Lines with the word "ნარჩენებს" in them must be copied from the records below.

[Dataset entries]
+++
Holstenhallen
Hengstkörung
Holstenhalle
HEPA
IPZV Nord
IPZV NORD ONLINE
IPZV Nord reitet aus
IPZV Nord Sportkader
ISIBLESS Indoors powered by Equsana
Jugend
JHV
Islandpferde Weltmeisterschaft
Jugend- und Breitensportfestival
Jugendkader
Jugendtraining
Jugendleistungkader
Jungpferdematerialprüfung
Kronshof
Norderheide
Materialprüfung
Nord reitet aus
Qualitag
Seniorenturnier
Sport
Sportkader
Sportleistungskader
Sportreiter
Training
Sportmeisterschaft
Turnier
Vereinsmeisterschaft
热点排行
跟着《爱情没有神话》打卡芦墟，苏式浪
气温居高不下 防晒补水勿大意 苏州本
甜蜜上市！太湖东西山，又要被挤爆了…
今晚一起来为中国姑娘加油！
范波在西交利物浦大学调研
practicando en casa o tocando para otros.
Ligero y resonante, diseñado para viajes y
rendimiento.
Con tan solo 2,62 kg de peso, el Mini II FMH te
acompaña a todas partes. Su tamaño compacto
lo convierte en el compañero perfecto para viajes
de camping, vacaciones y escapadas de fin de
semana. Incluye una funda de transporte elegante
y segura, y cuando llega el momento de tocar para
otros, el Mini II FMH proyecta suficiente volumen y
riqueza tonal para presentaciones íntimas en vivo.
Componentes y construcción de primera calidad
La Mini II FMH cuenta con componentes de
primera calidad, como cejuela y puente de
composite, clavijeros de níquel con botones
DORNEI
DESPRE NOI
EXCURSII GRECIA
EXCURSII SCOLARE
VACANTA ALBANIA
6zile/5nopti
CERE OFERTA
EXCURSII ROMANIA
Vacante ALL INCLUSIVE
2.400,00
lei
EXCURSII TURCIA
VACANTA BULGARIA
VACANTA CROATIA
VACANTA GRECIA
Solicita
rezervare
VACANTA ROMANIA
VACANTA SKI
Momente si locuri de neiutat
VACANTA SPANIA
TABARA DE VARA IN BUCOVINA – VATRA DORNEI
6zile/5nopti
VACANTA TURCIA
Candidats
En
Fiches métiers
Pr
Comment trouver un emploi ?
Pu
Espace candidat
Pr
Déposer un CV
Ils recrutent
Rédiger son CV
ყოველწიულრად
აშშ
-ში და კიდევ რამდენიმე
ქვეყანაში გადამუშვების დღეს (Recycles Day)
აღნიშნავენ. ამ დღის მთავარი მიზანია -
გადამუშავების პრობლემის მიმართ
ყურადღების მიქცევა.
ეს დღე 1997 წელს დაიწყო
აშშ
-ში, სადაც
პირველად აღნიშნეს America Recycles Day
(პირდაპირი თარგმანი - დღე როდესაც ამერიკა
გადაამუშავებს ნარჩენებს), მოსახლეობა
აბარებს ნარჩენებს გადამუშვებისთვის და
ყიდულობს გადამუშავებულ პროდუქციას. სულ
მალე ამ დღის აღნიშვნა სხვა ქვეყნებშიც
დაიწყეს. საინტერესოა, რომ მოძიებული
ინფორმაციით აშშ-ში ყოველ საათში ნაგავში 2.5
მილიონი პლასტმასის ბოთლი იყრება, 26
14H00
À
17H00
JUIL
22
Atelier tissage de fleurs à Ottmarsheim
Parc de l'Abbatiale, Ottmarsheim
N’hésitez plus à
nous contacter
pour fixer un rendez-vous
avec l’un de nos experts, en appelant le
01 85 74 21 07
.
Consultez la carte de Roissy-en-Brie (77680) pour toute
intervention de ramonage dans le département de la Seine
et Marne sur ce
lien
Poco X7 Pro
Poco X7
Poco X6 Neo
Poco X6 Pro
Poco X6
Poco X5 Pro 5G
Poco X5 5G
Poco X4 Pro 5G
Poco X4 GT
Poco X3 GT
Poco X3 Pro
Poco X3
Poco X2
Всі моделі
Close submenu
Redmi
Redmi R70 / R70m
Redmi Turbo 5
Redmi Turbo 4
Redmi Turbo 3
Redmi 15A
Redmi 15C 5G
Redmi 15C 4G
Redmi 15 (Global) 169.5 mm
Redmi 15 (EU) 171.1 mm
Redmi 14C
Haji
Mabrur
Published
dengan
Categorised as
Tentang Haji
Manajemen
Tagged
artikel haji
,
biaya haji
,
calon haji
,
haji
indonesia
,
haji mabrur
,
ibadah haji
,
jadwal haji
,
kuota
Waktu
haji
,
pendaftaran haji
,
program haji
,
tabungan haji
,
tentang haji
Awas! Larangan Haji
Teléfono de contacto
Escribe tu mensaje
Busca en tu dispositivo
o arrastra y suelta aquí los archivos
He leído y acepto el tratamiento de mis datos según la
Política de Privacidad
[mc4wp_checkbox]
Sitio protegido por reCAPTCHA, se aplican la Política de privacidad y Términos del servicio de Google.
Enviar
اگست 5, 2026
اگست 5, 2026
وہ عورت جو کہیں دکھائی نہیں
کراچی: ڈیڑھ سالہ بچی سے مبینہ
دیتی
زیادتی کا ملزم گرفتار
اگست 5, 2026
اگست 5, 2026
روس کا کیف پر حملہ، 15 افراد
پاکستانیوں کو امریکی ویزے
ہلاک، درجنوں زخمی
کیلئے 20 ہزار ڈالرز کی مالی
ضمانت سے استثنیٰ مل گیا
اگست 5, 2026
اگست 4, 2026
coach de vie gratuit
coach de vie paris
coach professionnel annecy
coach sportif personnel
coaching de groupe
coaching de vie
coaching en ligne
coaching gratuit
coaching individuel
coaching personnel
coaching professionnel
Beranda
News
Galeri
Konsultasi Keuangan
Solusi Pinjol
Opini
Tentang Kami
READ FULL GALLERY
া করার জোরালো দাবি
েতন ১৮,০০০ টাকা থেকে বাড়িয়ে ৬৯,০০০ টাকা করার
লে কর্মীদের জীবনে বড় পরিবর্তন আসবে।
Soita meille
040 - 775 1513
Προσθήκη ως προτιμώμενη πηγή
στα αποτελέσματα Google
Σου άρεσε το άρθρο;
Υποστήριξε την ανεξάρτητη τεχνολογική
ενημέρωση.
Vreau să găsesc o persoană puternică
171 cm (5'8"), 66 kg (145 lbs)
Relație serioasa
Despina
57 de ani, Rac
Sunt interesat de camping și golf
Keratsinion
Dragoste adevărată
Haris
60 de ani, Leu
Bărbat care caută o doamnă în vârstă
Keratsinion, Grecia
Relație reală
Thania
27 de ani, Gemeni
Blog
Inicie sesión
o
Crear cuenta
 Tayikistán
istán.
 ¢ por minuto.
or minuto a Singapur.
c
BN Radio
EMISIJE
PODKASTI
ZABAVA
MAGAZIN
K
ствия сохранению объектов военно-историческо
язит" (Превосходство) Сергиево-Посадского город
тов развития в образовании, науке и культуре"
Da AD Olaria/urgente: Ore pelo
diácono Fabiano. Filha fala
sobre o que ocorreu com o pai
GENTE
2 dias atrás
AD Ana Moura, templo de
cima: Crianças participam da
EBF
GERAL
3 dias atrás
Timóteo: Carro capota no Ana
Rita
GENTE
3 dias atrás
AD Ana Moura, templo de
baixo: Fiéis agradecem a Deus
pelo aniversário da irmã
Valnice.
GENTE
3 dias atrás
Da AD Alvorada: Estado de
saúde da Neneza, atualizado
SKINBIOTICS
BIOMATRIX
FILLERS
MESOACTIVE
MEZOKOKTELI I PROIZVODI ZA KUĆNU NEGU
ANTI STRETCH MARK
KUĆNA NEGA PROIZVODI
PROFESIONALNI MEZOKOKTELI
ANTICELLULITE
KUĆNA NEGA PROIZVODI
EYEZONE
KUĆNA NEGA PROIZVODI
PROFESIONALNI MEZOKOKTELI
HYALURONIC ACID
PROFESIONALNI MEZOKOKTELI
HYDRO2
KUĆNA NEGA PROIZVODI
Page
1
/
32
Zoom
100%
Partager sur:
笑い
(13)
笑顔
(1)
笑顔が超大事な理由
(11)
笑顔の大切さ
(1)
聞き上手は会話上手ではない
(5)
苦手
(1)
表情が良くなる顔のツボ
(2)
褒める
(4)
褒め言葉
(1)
+++
== Answer box ==
გადაამუშავებს ნარჩენებს), მოსახლეობა
აბარებს ნარჩენებს გადამუშვებისთვის და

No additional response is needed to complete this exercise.